= Description of the task =
Report the number of lines in the records below that contain the word "Extra", and nothing more.

___

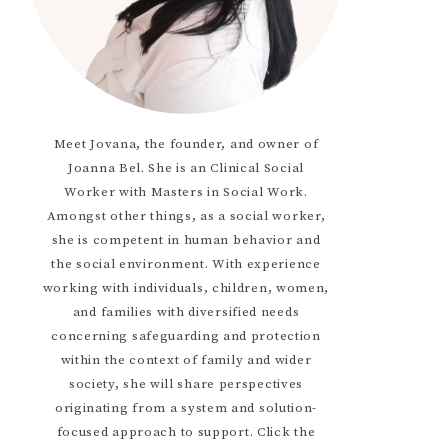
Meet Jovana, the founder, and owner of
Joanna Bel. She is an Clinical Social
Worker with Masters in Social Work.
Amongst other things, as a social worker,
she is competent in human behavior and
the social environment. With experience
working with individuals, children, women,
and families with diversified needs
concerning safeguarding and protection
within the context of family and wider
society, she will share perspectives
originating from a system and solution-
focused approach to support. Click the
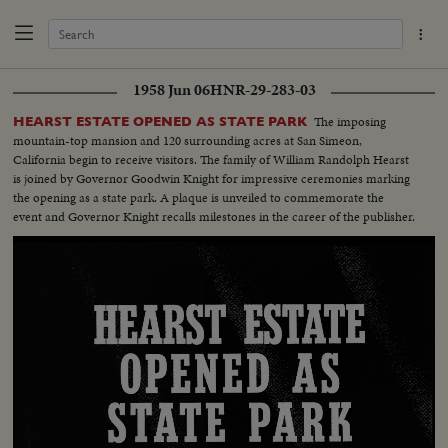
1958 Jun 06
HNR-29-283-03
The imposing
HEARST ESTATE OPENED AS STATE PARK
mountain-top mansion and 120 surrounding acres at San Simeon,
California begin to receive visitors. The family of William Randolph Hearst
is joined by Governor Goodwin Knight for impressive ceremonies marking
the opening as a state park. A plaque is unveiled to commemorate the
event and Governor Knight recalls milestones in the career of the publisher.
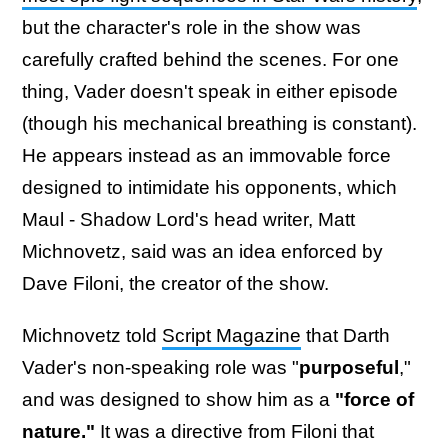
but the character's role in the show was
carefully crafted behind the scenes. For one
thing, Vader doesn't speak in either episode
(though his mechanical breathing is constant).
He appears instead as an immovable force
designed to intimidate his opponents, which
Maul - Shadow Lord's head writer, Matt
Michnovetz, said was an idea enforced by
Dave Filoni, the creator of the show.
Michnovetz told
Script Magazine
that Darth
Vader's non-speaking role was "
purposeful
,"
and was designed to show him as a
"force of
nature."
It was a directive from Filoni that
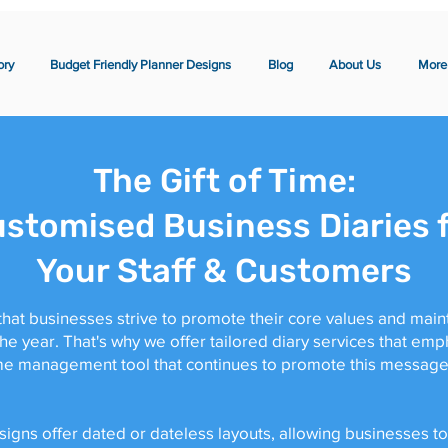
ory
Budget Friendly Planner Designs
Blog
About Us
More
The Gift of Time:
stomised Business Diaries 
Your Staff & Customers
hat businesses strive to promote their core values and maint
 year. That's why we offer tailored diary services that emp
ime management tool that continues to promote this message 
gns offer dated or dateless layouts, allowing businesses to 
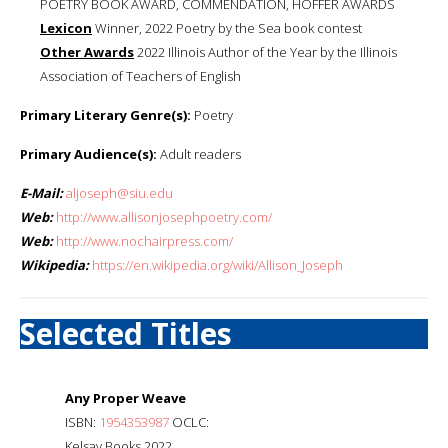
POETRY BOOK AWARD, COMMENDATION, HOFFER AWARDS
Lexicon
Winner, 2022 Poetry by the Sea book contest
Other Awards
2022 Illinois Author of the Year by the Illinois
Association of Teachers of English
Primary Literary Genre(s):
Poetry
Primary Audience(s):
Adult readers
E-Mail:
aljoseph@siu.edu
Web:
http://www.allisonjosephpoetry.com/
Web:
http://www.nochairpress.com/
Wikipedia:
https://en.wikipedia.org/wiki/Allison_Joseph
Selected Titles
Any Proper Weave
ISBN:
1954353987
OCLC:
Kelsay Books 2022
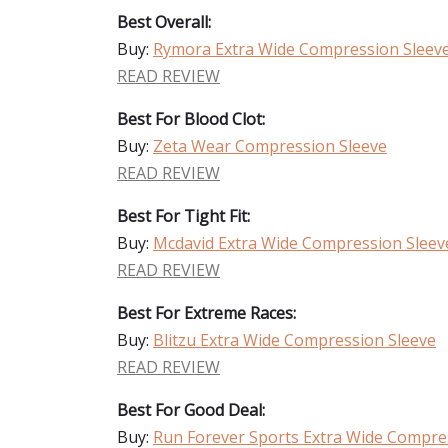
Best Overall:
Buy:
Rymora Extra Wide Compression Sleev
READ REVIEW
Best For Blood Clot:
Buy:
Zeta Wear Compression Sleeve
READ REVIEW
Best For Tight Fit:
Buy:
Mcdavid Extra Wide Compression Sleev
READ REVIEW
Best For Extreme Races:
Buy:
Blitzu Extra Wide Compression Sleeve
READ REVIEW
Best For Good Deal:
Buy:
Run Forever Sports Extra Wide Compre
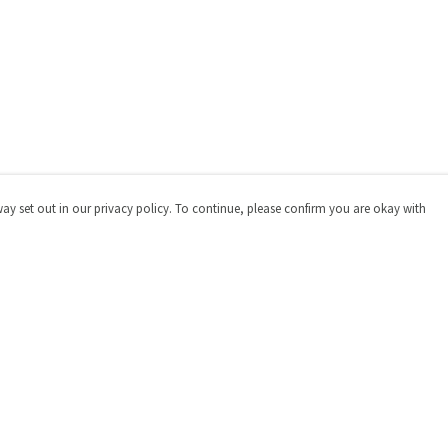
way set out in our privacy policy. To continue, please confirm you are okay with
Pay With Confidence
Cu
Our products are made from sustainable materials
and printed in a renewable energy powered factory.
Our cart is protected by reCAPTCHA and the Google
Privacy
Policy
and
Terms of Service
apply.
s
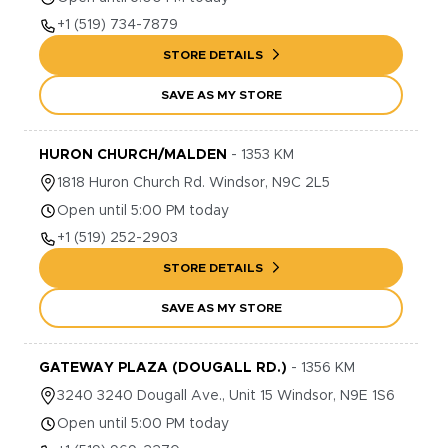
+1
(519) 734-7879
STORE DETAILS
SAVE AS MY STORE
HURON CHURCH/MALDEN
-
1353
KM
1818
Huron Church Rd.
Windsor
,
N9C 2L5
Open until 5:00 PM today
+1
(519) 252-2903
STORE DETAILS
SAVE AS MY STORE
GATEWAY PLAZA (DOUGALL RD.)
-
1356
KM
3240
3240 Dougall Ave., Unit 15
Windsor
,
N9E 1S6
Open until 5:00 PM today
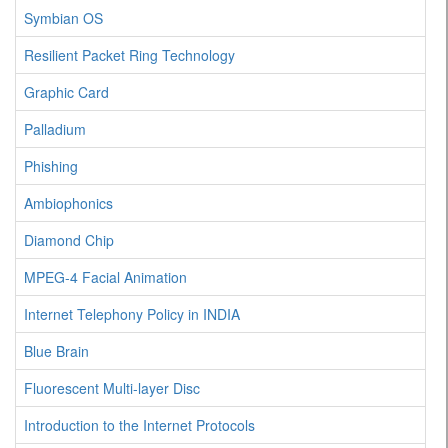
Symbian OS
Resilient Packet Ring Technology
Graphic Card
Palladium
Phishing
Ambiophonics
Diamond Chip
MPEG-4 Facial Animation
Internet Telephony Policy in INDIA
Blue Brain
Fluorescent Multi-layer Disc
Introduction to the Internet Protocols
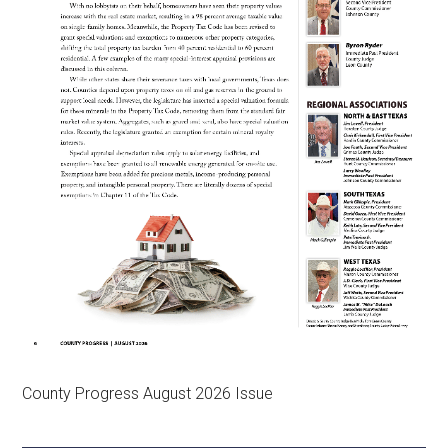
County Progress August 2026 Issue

___

= Response to this exercise =
4